An exchange between the Sacred Heart of Mary Girls' School, Upminster/England (Teacher: Patricia Christy) and the Istituto Statale d'Arte 'Giovanni Sello', Udine/Italy (Teacher: Carmen Romeo dal Bo).
Students from the Sacred Heart of Mary Girls' School in Upminster, Essex, took part in a cultural exchange with the Istituto Statale D'Arte 'Giovanni Sello' in Udine, Friuli Venezia, during 1998 to 1999. The project was partially funded by The Central Bureau for Educational Exchanges, Socrates Lingua, and therefore had to be language based, linking the language subject with another subject from the curriculum.
The English students who took part were studying one or more of the Advanced Level subjects of Art, Art and Design Textiles and Italian and they corresponded with the Italian Textiles and Graphics students, who were all learning English, throughout the exchange period.
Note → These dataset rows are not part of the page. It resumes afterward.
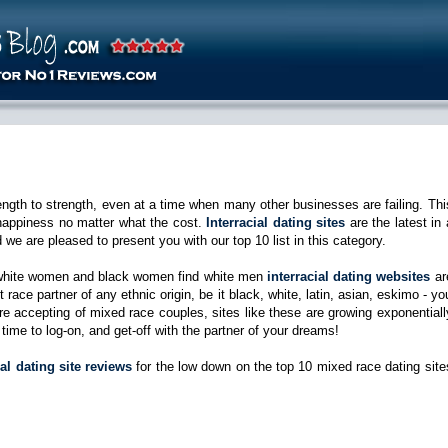
rength to strength, even at a time when many other businesses are failing. Thi
 happiness no matter what the cost.
Interracial dating sites
are the latest in 
d we are pleased to present you with our top 10 list in this category.
d white women and black women find white men
interracial dating websites
ar
 race partner of any ethnic origin, be it black, white, latin, asian, eskimo - yo
accepting of mixed race couples, sites like these are growing exponentiall
 time to log-on, and get-off with the partner of your dreams!
ial dating site reviews
for the low down on the top 10 mixed race dating site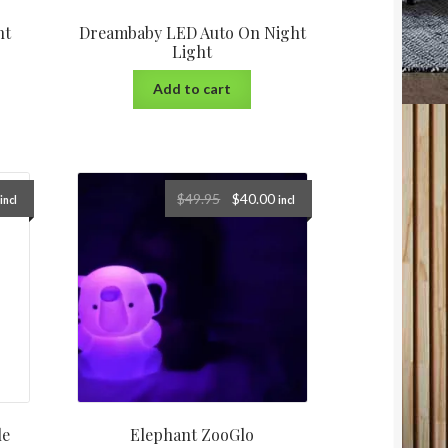
ht
Dreambaby LED Auto On Night
Light
Add to cart
$
49.95
$
40.00
incl
incl
le
Elephant ZooGlo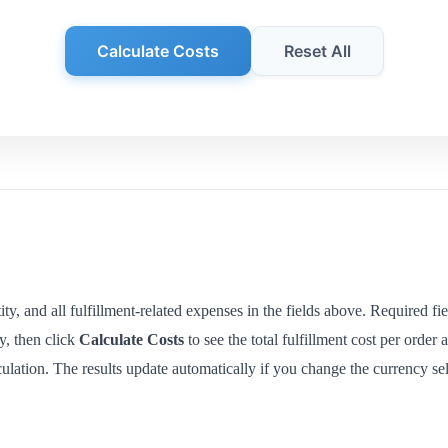
Calculate Costs
Reset All
ty, and all fulfillment-related expenses in the fields above. Required fi
y, then click
Calculate Costs
to see the total fulfillment cost per order
lculation. The results update automatically if you change the currency sel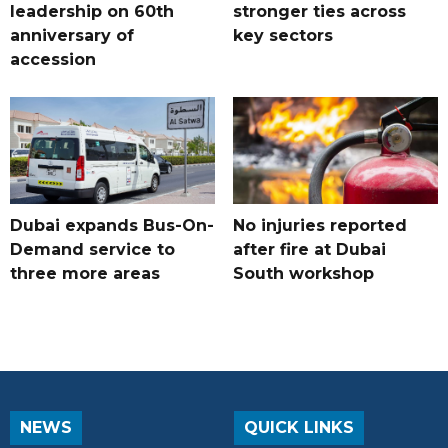
leadership on 60th
stronger ties across
anniversary of
key sectors
accession
Dubai expands Bus-On-
No injuries reported
Demand service to
after fire at Dubai
three more areas
South workshop
NEWS
QUICK LINKS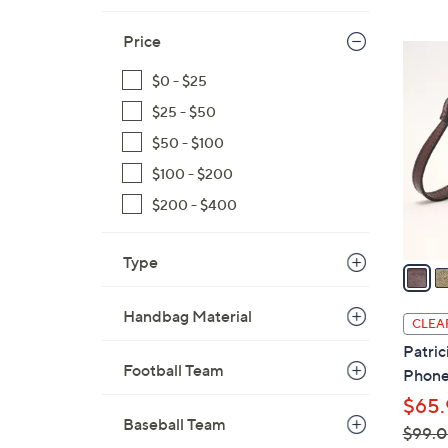
Price
6
C
$0 - $25
o
$25 - $50
l
$50 - $100
o
r
$100 - $200
s
$200 - $400
A
v
Type
a
i
l
Handbag Material
CLEA
a
Patric
b
Football Team
Phone
l
$65.
e
Baseball Team
$99.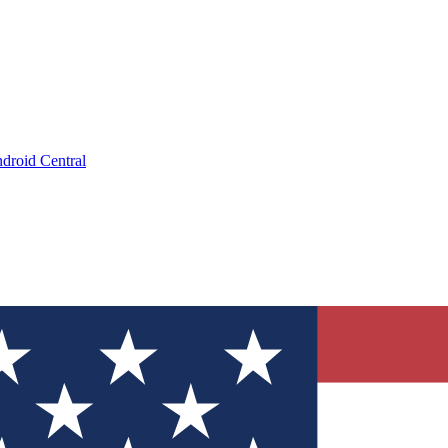
droid Central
During a preliminary visit to Udine in February 1998, the teachers from Upminster also visited the Venice Carnival, so as Udine is not far from Venice it was decided that this could be the theme for our joint project. Under the title "United By Differences" we were to experience each others' cultures and styles of textiles and art education. The students from each school, who are 17-18 years old, would study the theme of Carnival, designing and making costumes, to be worn at the 1999 Venice Carnival.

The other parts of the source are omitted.